LAUSR

Hollow urchin-like NiCo2O4 microspheres (∼3 μm) with a large specific surface area (158.57 m2 g−1) have been synthesized by a facile template-free hydrothermal method and a morphology evolution mechanism of “bundles-solid spheres-hollow urchin-like microspheres” was proposed. The hollow urchin-like structure appears when the hydrothermal time is increased to 8 h, which can be accelerated by the addition of excess urea.

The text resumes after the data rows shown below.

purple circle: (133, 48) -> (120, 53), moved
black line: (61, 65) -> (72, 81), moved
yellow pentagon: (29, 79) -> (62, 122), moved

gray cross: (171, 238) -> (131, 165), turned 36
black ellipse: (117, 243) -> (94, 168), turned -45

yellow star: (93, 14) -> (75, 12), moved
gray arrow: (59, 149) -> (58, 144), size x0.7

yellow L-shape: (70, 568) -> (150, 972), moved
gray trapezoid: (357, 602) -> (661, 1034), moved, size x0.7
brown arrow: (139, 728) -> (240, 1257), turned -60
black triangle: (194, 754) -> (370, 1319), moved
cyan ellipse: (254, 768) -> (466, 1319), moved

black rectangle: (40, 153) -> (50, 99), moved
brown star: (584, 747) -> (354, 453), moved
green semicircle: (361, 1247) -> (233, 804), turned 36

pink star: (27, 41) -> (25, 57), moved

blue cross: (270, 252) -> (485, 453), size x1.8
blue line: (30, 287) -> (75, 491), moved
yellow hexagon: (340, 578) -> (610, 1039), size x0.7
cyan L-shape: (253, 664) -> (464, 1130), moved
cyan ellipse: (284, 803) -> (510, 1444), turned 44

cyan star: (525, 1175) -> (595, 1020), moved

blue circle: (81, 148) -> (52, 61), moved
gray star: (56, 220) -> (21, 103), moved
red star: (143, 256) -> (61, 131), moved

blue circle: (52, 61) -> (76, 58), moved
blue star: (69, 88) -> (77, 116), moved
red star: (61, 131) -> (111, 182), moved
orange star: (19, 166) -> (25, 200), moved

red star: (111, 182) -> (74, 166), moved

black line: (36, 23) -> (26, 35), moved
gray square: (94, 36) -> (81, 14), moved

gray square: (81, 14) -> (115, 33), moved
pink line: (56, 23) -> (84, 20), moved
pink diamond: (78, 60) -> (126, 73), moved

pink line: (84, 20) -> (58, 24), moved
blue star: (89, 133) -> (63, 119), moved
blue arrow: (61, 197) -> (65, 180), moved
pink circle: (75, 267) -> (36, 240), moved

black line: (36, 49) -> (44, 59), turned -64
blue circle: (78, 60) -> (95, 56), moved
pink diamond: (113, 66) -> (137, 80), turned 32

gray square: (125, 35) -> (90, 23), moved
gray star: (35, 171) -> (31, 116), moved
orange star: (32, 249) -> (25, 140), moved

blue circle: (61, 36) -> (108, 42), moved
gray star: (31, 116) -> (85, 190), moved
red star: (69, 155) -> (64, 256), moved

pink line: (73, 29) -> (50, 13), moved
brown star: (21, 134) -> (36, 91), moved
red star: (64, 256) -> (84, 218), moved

Benefiting from the unique three-dimensional (3D) hollow structure and the desired composition, the NiCo2O4 microspheres exhibit an excellent reversible specific capacity for lithium ion batteries (991 mA h g−1 after 50 cycles) and sodium ion batteries (322.3 mA h g−1 after 50 cycles). The unique 3D hollow structure offers enough space to alleviate volume expansion caused by the Li+/Na+ insertion/extraction, and the perfect electrical conductivity of spinel binary metal oxides facilitates the transport of ions and electrons. A high capacitance contribution of 90% was achieved for LIBs at 0.3 mV s−1, while the capacitance contributions for SIBs were only 36% at 0.3 mV s−1 and 73% even at 5 mV s−1, which indicates that a capacitive-controlled charge storage mechanism plays a dominant role in the Li+ storage of NiCo2O4 microspheres. This work has guiding significance in the preparation of electrode materials with high electrochemical performance.